Sevmek bana göre böyle bir şeydi. Büyüktü, kocamandı, iki kolunu sonuna kadar açıp arkada kavuşturmaya çalışmaktı, çocuklar gibi gökyüzüne bakıp yıldızlar kadar seviyorum demekti. Varoluşu böyle seviyordum. Sonra…. Sonra büyümeye başladım, büyüdüm dememe bakmayın çok ama çok büyüdükten sonra, herkesi sevmenin ahmakça olduğunu fark ettim. İnsanlığı çok sevmek, kendime yaptığım en büyük işkence idi. İnsan sevdiğinin acı çekmesine katlanamaz ya insanlığın acı çekmesine katlanamadım hiçbir zaman. Çocukların, kadınların, babaların acı çekmesini yüreğim görmezden gelemedi bir türlü. Ebeveynlerin göstermekten imtina ettiği sevginin bende patlayan yansıması mıydı bu yaşadığım? Yoksa gerçekten cennette tanrıya baş kaldırıp, bu insanlar için bir şeyler yapman gerekiyor diyerek yeryüzüne inen bir meczup muydum bilemiyorum? Bildiğim tek bir gerçeğim vardı, yeryüzündeki tüm insanlar için sevgi adına yapılacak bir şeylerin olduğuydu.

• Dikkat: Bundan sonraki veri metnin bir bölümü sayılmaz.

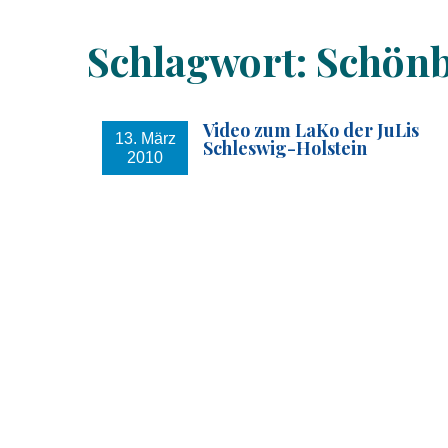
Schlagwort:
Schön
Video zum LaKo der JuLis
13. März
Schleswig-Holstein
2010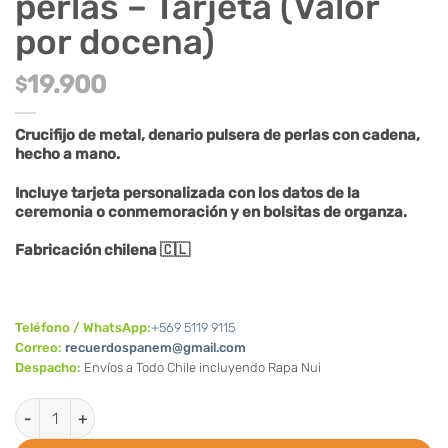
perlas – Tarjeta (Valor
por docena)
19.900
$
Crucifijo de metal, denario pulsera de perlas con cadena,
hecho a mano.
Incluye tarjeta personalizada con los datos de la
ceremonia o conmemoración y en bolsitas de organza.
Fabricación chilena 🇨🇱
Teléfono / WhatsApp:
+569 5119 9115
Correo:
recuerdospanem@gmail.com
Despacho:
Envíos a Todo Chile incluyendo Rapa Nui
Denario pulsera de perlas - Tarjeta (Valor por docena) cantidad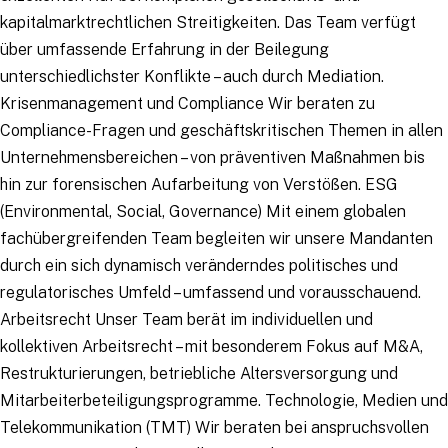
kapitalmarktrechtlichen Streitigkeiten. Das Team verfügt
über umfassende Erfahrung in der Beilegung
unterschiedlichster Konflikte – auch durch Mediation.
Krisenmanagement und Compliance Wir beraten zu
Compliance-Fragen und geschäftskritischen Themen in allen
Unternehmensbereichen – von präventiven Maßnahmen bis
hin zur forensischen Aufarbeitung von Verstößen. ESG
(Environmental, Social, Governance) Mit einem globalen
fachübergreifenden Team begleiten wir unsere Mandanten
durch ein sich dynamisch veränderndes politisches und
regulatorisches Umfeld – umfassend und vorausschauend.
Arbeitsrecht Unser Team berät im individuellen und
kollektiven Arbeitsrecht – mit besonderem Fokus auf M&A,
Restrukturierungen, betriebliche Altersversorgung und
Mitarbeiterbeteiligungsprogramme. Technologie, Medien und
Telekommunikation (TMT) Wir beraten bei anspruchsvollen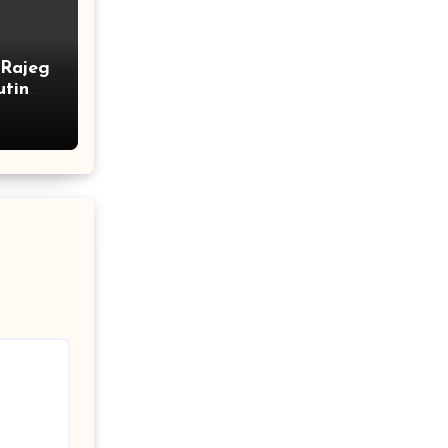
Rajeg
utin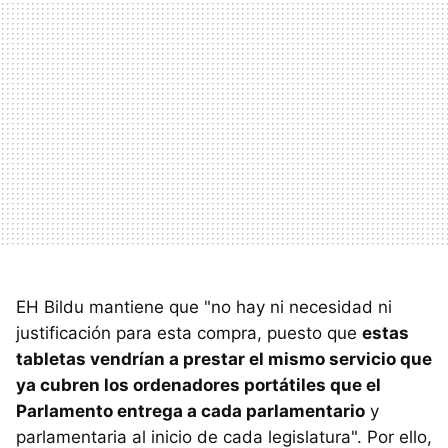
EH Bildu mantiene que "no hay ni necesidad ni
justificación para esta compra, puesto que
estas
tabletas vendrían a prestar el mismo servicio que
ya cubren los ordenadores portátiles que el
Parlamento entrega a cada parlamentario
y
parlamentaria al inicio de cada legislatura". Por ello,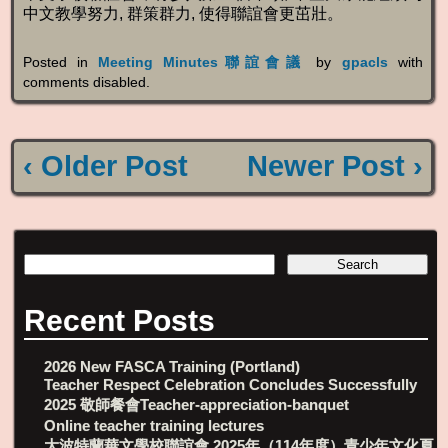
中文教學努力, 群策群力, 使得聯誼會更茁壯。
Posted in
Meeting Minutes聯誼會議
by
gpacls
with
comments disabled
.
‹ Older Post
Newer Post ›
Recent Posts
2026 New FASCA Training (Portland)
Teacher Respect Celebration Concludes Successfully
2025 敬師餐會Teacher-appreciation-banquet
Online teacher training lectures
大波特蘭華文學校聯誼會 2025年（114年度）青少年文化夏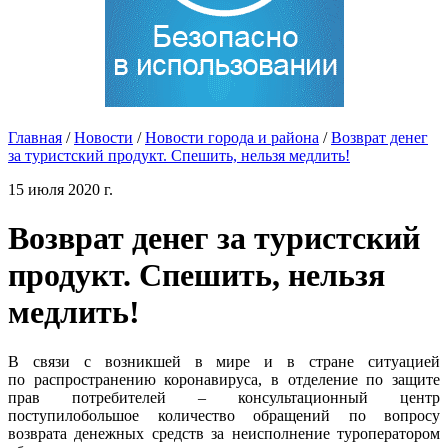
Главная
/
Новости
/
Новости города и района
/
Возврат денег
за туристский продукт. Спешить, нельзя медлить!
15 июля 2020 г.
Возврат денег за туристский
продукт. Спешить, нельзя
медлить!
В связи с возникшей в мире и в стране ситуацией
по распространению коронавируса, в отделение по защите
прав потребителей – консультационный центр
поступилобольшое количество обращений по вопросу
возврата денежных средств за неисполнение туроператором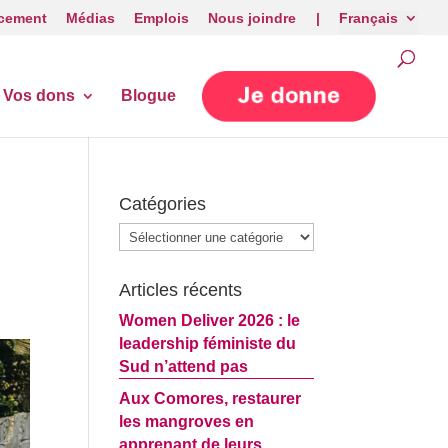
cement
Médias
Emplois
Nous joindre |
Français
Vos dons
Blogue
Catégories
Catégories
Articles récents
Women Deliver 2026 : le
leadership féministe du
Sud n’attend pas
Aux Comores, restaurer
les mangroves en
apprenant de leurs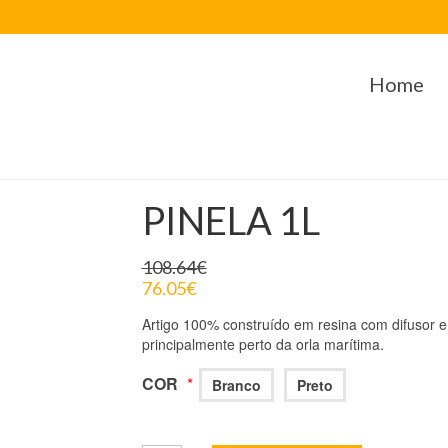
Home
PINELA 1L
108.64
€
76.05
€
Artigo 100% construído em resina com difusor em 
principalmente perto da orla marítima.
COR
*
Branco
Preto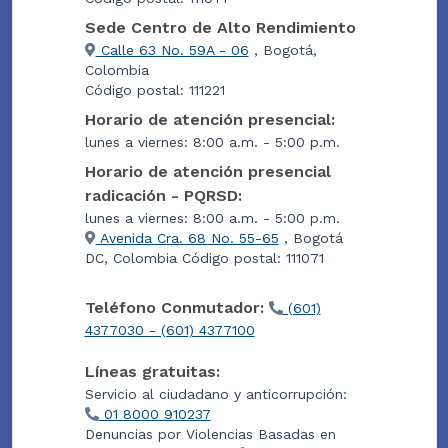
Sede Centro de Alto Rendimiento
Calle 63 No. 59A - 06
, Bogotá,
Colombia
Código postal: 111221
Horario de atención presencial:
lunes a viernes: 8:00 a.m. - 5:00 p.m.
Horario de atención presencial
radicación - PQRSD:
lunes a viernes: 8:00 a.m. - 5:00 p.m.
Avenida Cra. 68 No. 55-65
, Bogotá
DC, Colombia Código postal: 111071
Teléfono Conmutador:
(601)
4377030 - (601) 4377100
Líneas gratuitas:
Servicio al ciudadano y anticorrupción:
01 8000 910237
Denuncias por Violencias Basadas en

Bana sevgiyi anlat Evlat. Bana sevmeyi anlat… Selvi boylum al yazmalım filmindeki bir repliği her zaman çok sevmişimdir “”Sevgi neydi; sevgi iyilikti, dostluktu, sevgi emekti”, sevgi için emek vermek mi? Sevginin olduğu yerde emek, iyilik, dostluk güzellik zaten vardı ve sen sevgi olursan hepsi kendiliğinden oluyordu. Çocuğu yola atladığı için korkup ona tokat atan, kızan ve bağıran ebeveynler garip gelir bana. Sevgi varsa derinlerde taşıdığın bir coşku vardır ve o seni her daim huzurda tutar, tutmalı hatta. Korkun bile sevginin önüne geçmemeli, ürkütmemeli sevdiğini. Sevmeyi bilmeyenlerin doluştuğu dünyada sevginin her bir harfini anlatmak için çok emek vermek gerekiyor. Çünkü sen karşındakini ne kadar seversen o kadar ceptesin ve kullanılabilirsin algısı da insan çocuğunun en büyük zaafı olmakta.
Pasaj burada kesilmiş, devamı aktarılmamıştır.